(Saved entries)
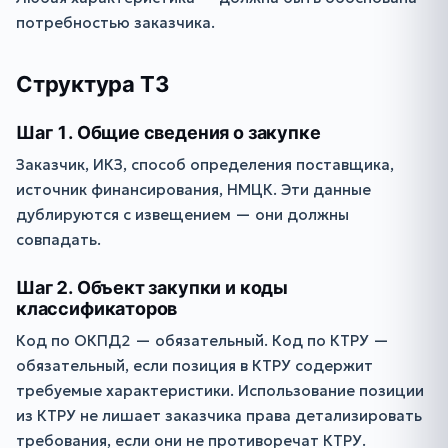
потребностью заказчика.
Структура ТЗ
Шаг 1. Общие сведения о закупке
Заказчик, ИКЗ, способ определения поставщика,
источник финансирования, НМЦК. Эти данные
дублируются с извещением — они должны
совпадать.
Шаг 2. Объект закупки и коды
классификаторов
Код по ОКПД2 — обязательный. Код по КТРУ —
обязательный, если позиция в КТРУ содержит
требуемые характеристики. Использование позиции
из КТРУ не лишает заказчика права детализировать
требования, если они не противоречат КТРУ.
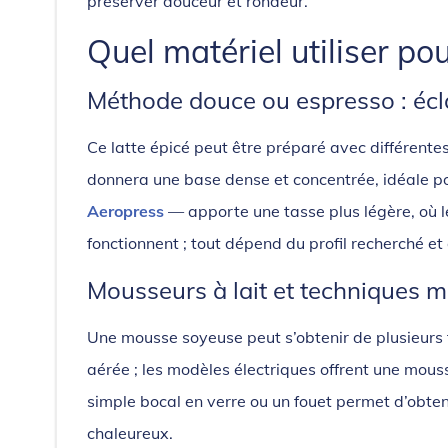
préserver douceur et rondeur.
Quel matériel utiliser po
Méthode douce ou espresso : écla
Ce latte épicé peut être préparé avec différente
donnera une base dense et concentrée, idéale p
Aeropress
— apporte une tasse plus légère, où l
fonctionnent ; tout dépend du profil recherché et 
Mousseurs à lait et techniques 
Une mousse soyeuse peut s’obtenir de plusieurs 
aérée ; les modèles électriques offrent une mous
simple bocal en verre ou un fouet permet d’obten
chaleureux.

- ABOUT THIS EXERCISE
Starting with the line that holds "Méthode douce ou espresso : écla" and ending with the line that holds "simple bocal en", retype every line in the data above exactly, and nothing else.

- SOLUTION TO THIS PROBLEM
Méthode douce ou espresso : écla
Ce latte épicé peut être préparé avec différente
donnera une base dense et concentrée, idéale p
Aeropress
— apporte une tasse plus légère, où l
fonctionnent ; tout dépend du profil recherché et 
Mousseurs à lait et techniques 
Une mousse soyeuse peut s’obtenir de plusieurs 
aérée ; les modèles électriques offrent une mous
simple bocal en verre ou un fouet permet d’obten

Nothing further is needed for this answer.